Nel nostro caso l'omesso pagamento delle somme, indicate nel modello 770, è rilevabile dagli atti trasmessi dall'agenzia delle entrate, e in sede di giudizio l'accusa dovrà provare anche il rilascio delle certificazioni; tuttavia, come adeguatamente motivato nel provvedimento impugnato, senza contraddizioni e senza manifeste illogicità (e quindi con motivazione che non può ritenersi apparente o assente), dalla comunicazione dell'ufficio fiscale (del 13 febbraio 2014 e successive) è desumibile anche il rilascio delle certificazioni, ai soli fini del fumus cautelare, con apprezzamento di merito insindacabile in questa sede di legittimità per i sopra visti limiti del ricorso in Cassazione, in sede di sequestro, solo per violazione di legge.
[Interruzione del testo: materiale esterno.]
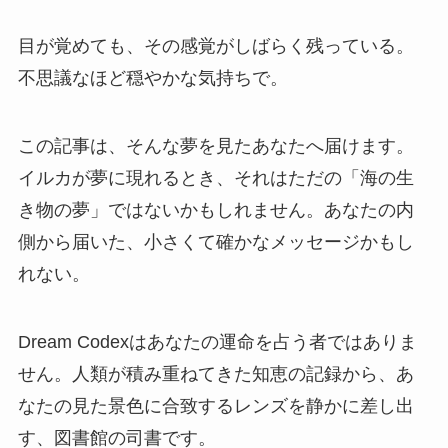
目が覚めても、その感覚がしばらく残っている。
不思議なほど穏やかな気持ちで。
この記事は、そんな夢を見たあなたへ届けます。
イルカが夢に現れるとき、それはただの「海の生
き物の夢」ではないかもしれません。あなたの内
側から届いた、小さくて確かなメッセージかもし
れない。
Dream Codexはあなたの運命を占う者ではありま
せん。人類が積み重ねてきた知恵の記録から、あ
なたの見た景色に合致するレンズを静かに差し出
す、図書館の司書です。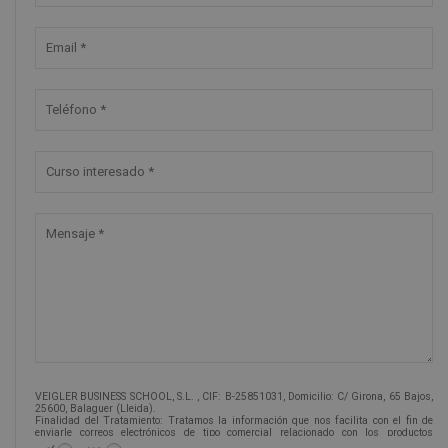
VEIGLER BUSINESS SCHOOL, S.L. , CIF: B-25851031, Domicilio: C/ Girona, 65 Bajos,
25600, Balaguer (Lleida).
Finalidad del Tratamiento: Tratamos la información que nos facilita con el fin de
enviarle correos electrónicos de tipo comercial relacionado con los productos
ofrecidos y otros tipo de productos que fueran de su interés.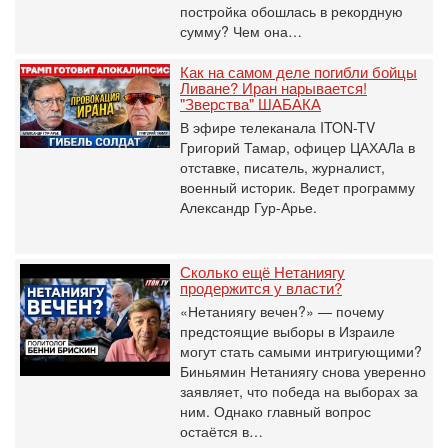
постройка обошлась в рекордную
сумму? Чем она…
Как на самом деле погибли бойцы
Ливане? Иран нарывается!
"Зверства" ШАБАКА
В эфире телеканала ITON-TV
Григорий Тамар, офицер ЦАХАЛа в
отставке, писатель, журналист,
военный историк. Ведет программу
Александр Гур-Арье.
Сколько ещё Нетаниягу
продержится у власти?
«Нетаниягу вечен?» — почему
предстоящие выборы в Израиле
могут стать самыми интригующими?
Биньямин Нетаниягу снова уверенно
заявляет, что победа на выборах за
ним. Однако главный вопрос
остаётся в…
Su questi aspetti vedi Sez. 3, n. 48591 del 26/04/2016 - dep. 17/11/2016, Pellicani, Rv. 26849201: «In tema di omesso versamento di ritenute certificate, se per i fatti antecedenti alla modifica apportata dall'art. 7 del D.Lgs. 24 settembre 2015, n. 158, all'art. 10 bis del D.Lgs. 10 marzo 2000, n. 74, è richiesta per un giudizio di colpevolezza la prova del rilascio ai sostituti delle certificazioni attestanti le ritenute operate dal datore dì lavoro, non essendo sufficiente la dichiarazione proveniente dal datore di lavoro (c.d. mod. 770), la sussistenza del "fumus commissi delieti", ai fini dell'applicazione del sequestro preventivo per equivalente, può, tuttavia, essere desunta anche dalla indicata dichiarazione o da altri elementi, purché se ne fornisca motivazione adeguata».
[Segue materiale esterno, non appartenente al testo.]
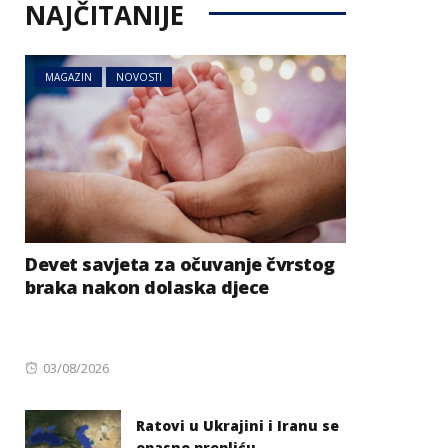
NAJČITANIJE
MAGAZIN
NOVOSTI
Devet savjeta za očuvanje čvrstog
braka nakon dolaska djece
Posted
03/08/2026
on
Ratovi u Ukrajini i Iranu se
opasno prepliću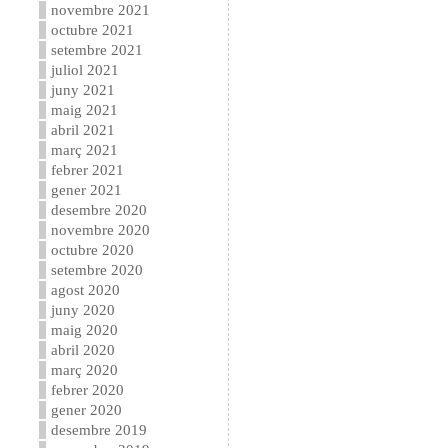
novembre 2021
octubre 2021
setembre 2021
juliol 2021
juny 2021
maig 2021
abril 2021
març 2021
febrer 2021
gener 2021
desembre 2020
novembre 2020
octubre 2020
setembre 2020
agost 2020
juny 2020
maig 2020
abril 2020
març 2020
febrer 2020
gener 2020
desembre 2019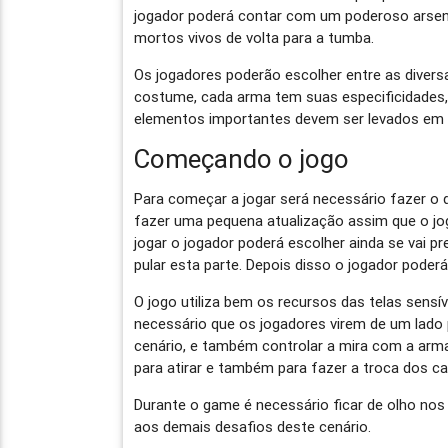
jogador poderá contar com um poderoso arsen
mortos vivos de volta para a tumba.
Os jogadores poderão escolher entre as diver
costume, cada arma tem suas especificidades,
elementos importantes devem ser levados em 
Começando o jogo
Para começar a jogar será necessário fazer o 
fazer uma pequena atualização assim que o joga
jogar o jogador poderá escolher ainda se vai p
pular esta parte. Depois disso o jogador poder
O jogo utiliza bem os recursos das telas sensí
necessário que os jogadores virem de um lado 
cenário, e também controlar a mira com a arma
para atirar e também para fazer a troca dos c
Durante o game é necessário ficar de olho no
aos demais desafios deste cenário.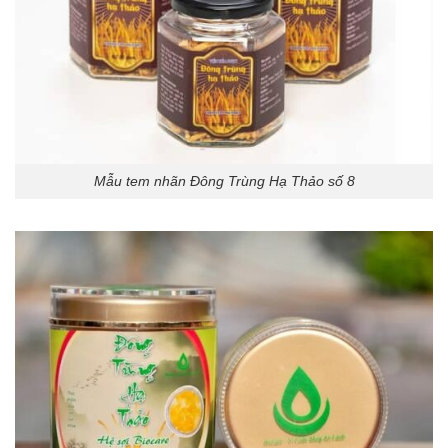
Mẫu tem nhãn Đông Trùng Hạ Thảo số 8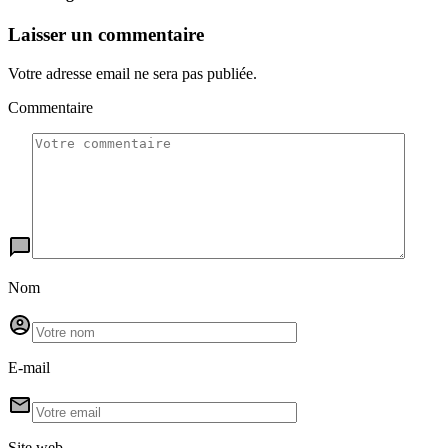
Laisser un commentaire
Votre adresse email ne sera pas publiée.
Commentaire
Nom
E-mail
Site web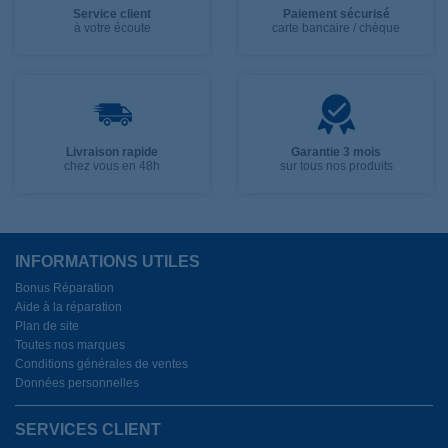
Service client
Paiement sécurisé
à votre écoute
carte bancaire / chèque
Livraison rapide
Garantie 3 mois
chez vous en 48h
sur tous nos produits
INFORMATIONS UTILES
Bonus Réparation
Aide à la réparation
Plan de site
Toutes nos marques
Conditions générales de ventes
Données personnelles
SERVICES CLIENT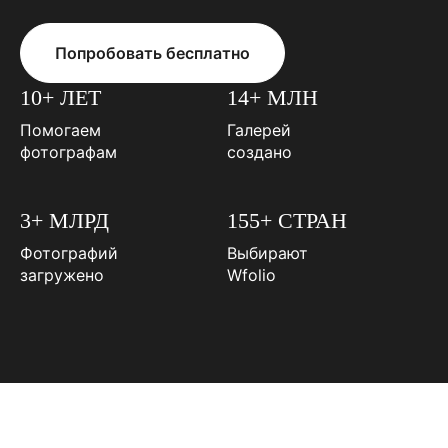
Попробовать бесплатно
10+ ЛЕТ
14+ МЛН
Помогаем
Галерей
фотографам
создано
3+ МЛРД
155+ СТРАН
Фотографий
Выбирают
загружено
Wfolio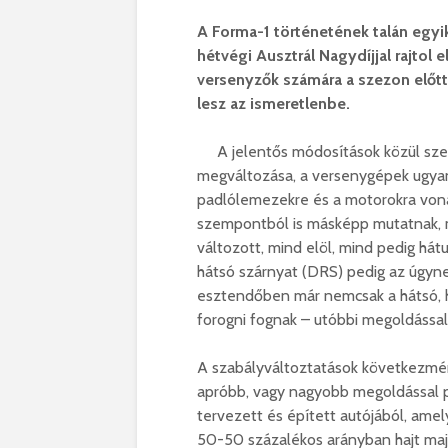
A Forma-1 történetének talán egyi
hétvégi Ausztrál Nagydíjjal rajtol e
versenyzők számára a szezon előtt 
lesz az ismeretlenbe.
A jelentős módosítások közül sze
megváltozása, a versenygépek ugyan
padlólemezekre és a motorokra vona
szempontból is másképp mutatnak, m
változott, mind elöl, mind pedig hát
hátsó szárnyat (DRS) pedig az úgyne
esztendőben már nemcsak a hátsó, han
forogni fognak – utóbbi megoldással 
A szabályváltoztatások következmé
apróbb, vagy nagyobb megoldással p
tervezett és épített autójából, ame
50-50 százalékos arányban hajt maj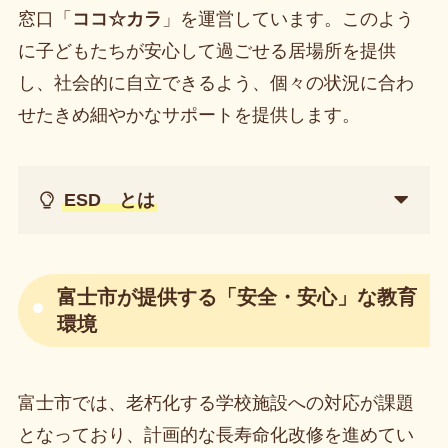
窓口「
ココ☆カラ
」を運営しています。このよう
に子どもたちが安心して過ごせる居場所を提供
し、社会的に自立できるよう、個々の状況に合わ
せたきめ細やかなサポートを提供します。
ESD とは
富士市が提供する「安全・安心」な教育
環境
富士市では、老朽化する学校施設への対応が課題
となっており、計画的な長寿命化改修を進めてい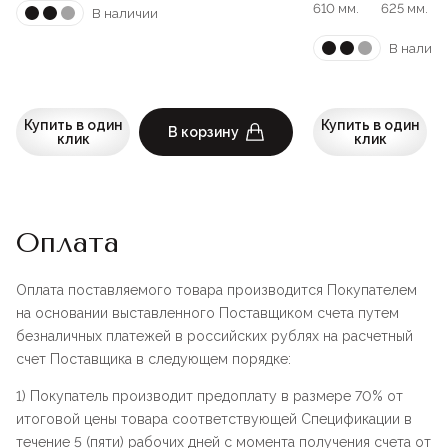
610 мм.
625 мм.
В наличии
В наличи
Купить в один
Купить в один
В корзину
клик
клик
Оплата
Оплата поставляемого товара производится Покупателем
на основании выставленного Поставщиком счета путем
безналичных платежей в российских рублях на расчетный
счет Поставщика в следующем порядке:
1) Покупатель производит предоплату в размере 70% от
итоговой цены товара соответствующей Спецификации в
течение 5 (пяти) рабочих дней с момента получения счета от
5. Anche relativamente ai termini del riesame, e alla perdita di efficacia del sequestro, deve ritenersi infondato il ricorso in relazione all'intervento in materia delle Sezioni Unite: «Nel procedimento di riesame avverso i provvedimenti di sequestro, il rinvio dell'art. 324, comma settimo, cod. proc. pen., alle disposizioni contenute nell'art. 309, comma decimo, cod. proc. pen,, deve intendersi tuttora riferito alla formulazione originaria del predetto articolo; ne deriva che sono inapplicabili le disposizioni - introdotte nel predetto comma decimo dalla legge 8 aprile 2015, n. 47 - relative al termine perentorio per il deposito della decisione ed al divieto di rinnovare la misura divenuta inefficace» (Sez. U, n. 18954 del 31/03/2016 - dep. 06/05/2016, Capasso, Rv. 26679001).

 

P.Q.M.

 

Annulla l'ordinanza impugnata e del relativo decreto di sequestro limitatamente all'importo di euro 144.350,00 disponendo la restituzione di quanto in sequestro in relazione a tale importo; rigetta nel resto.

Si comunichi ai sensi dell'art. 626, cod. proc. pen.